The issue for Spotify is that the incentives are totally reversed from what they had been prior to streaming. In every era, from Edison Cylinders to iTunes, the industry's best customers were the ones who were the most into music. It goes without saying that a real music junkie who buys every new album his local record shop gets in on the day of release makes more money for the business than someone who buys one or two albums a year; it's almost tautological. Yet Spotify has completely upended this business model, which holds for practically everything else. The music junkie who wants to hear everything is Spotify's worst nightmare—since they have to pay al the various stakeholders per stream, it's possible that he's actually costing them money. The best Spotify customer is the one who pays for a subscription but never uses the service!

There are also a few other weird quirks that are side effects of Spotify's business model. First is the fake artist problem. Look at any Spotify-created playlist, particularly one with a mood-related name, like "Jazz in the Background". Who would you expect to find in such a playlist? Legends like Miles Davis and John Coltrane? Maybe more introspective stuff like Bill Evans or Ahmad Jamal? How about newer stuff like Jon Batiste, Brian Blade, or Kamasi Washington? Nope, you're going to hear names like Hara Noda, The Wildflower Trio, and CMC 3. I'm a pretty big jazz fan and I've never heard of any of these. More importantly, critic Ted Gioia hasn't heard of any of them either, and he's widely recognized as an expert on the subject. Upon further investigation, little to no information is available about any of these artists.
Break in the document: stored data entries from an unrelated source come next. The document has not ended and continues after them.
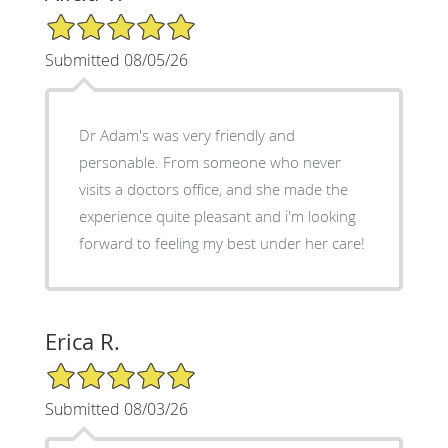
5/5 Star Rating
Submitted 08/05/26
Dr Adam's was very friendly and
personable. From someone who never
visits a doctors office, and she made the
experience quite pleasant and i'm looking
forward to feeling my best under her care!
Erica R.
5/5 Star Rating
Submitted 08/03/26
They all have "albums" with only 2 or 3 songs, and the one that's on the playlist has several million listens while the other has only a few thousand, i.e. nobody's listening to them outside of the playlist. Most importantly, they're all Swedish. In fact, they're probably all, if not the same band, then varying configurations of the same musicians. People who listen to Spotify-curated playlists intended as background music aren't interested in hearing anything in particular provided it fits the mood. So instead of curating playlists with music from real musicians whom they would have to pay, they brought local musicians into the studio to record for a flat fee, slapped fake artist names on the songs, and now they can advertise playlists that don't cost them anything for people to listen to. And then there's the band that tried to break the system by recording an album full of a bunch of short songs. Spotify pays royalties by the song, not the total play time, so artists are incentivized to make their songs as short as possible to maximize revenue. One artist took this to the extreme and released an album called 1000x30 - Nobody Makes Money Anymore, which included 1000 30 second songs. This was more of a protest against low royalty rates than a serious cash-in attempt, but songs are becoming shorter.
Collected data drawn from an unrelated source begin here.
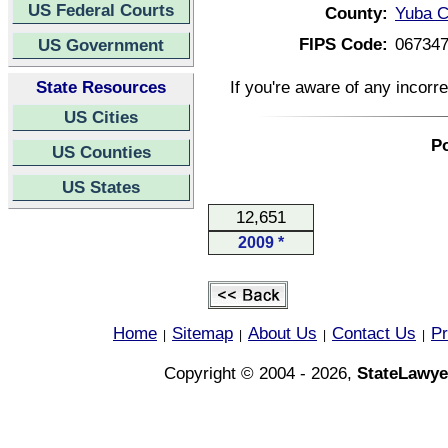
US Federal Courts
County:
Yuba C
FIPS Code:
06734
US Government
State Resources
If you're aware of any incorr
US Cities
Po
US Counties
US States
12,651
2009 *
Home
Sitemap
About Us
Contact Us
Pr
|
|
|
|
Copyright © 2004 - 2026,
StateLawye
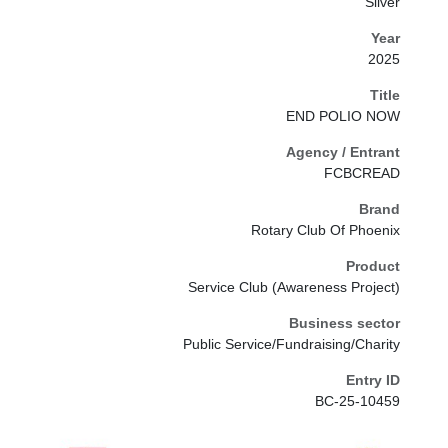
Silver
Year
2025
Title
END POLIO NOW
Agency / Entrant
FCBCREAD
Brand
Rotary Club Of Phoenix
Product
Service Club (Awareness Project)
Business sector
Public Service/Fundraising/Charity
Entry ID
BC-25-10459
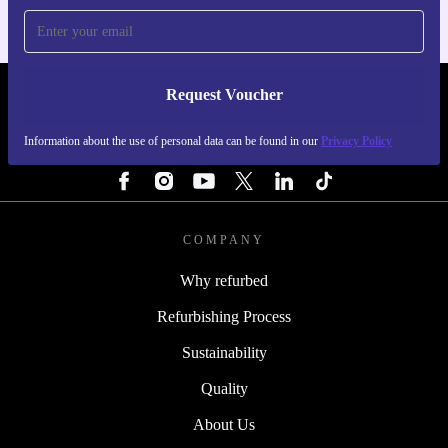
Request Voucher
REFURBED IRELAND - RETHINK NEW.
Information about the use of personal data can be found in our
Privacy Policy
FOLLOW US
COMPANY
Why refurbed
Refurbishing Process
Sustainability
Quality
About Us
I honestly don't have any idea how this ends. For the video streaming services the obvious solutions is realignment between streamers and content providers, but Spotify doesn't seem to have any viable way forward. They'll probably hang around in limbo for another decade or so until the next thing comes out. Or maybe they'll just go out of business and established companies like Apple and Amazon will take over and just treat music streaming like a loss leader. Or maybe they'll switch to a model similar to video streaming where they'll pay a flat fee for content instead of paying by the stream. It's an exciting time to look forward to. I still won't have a subscription.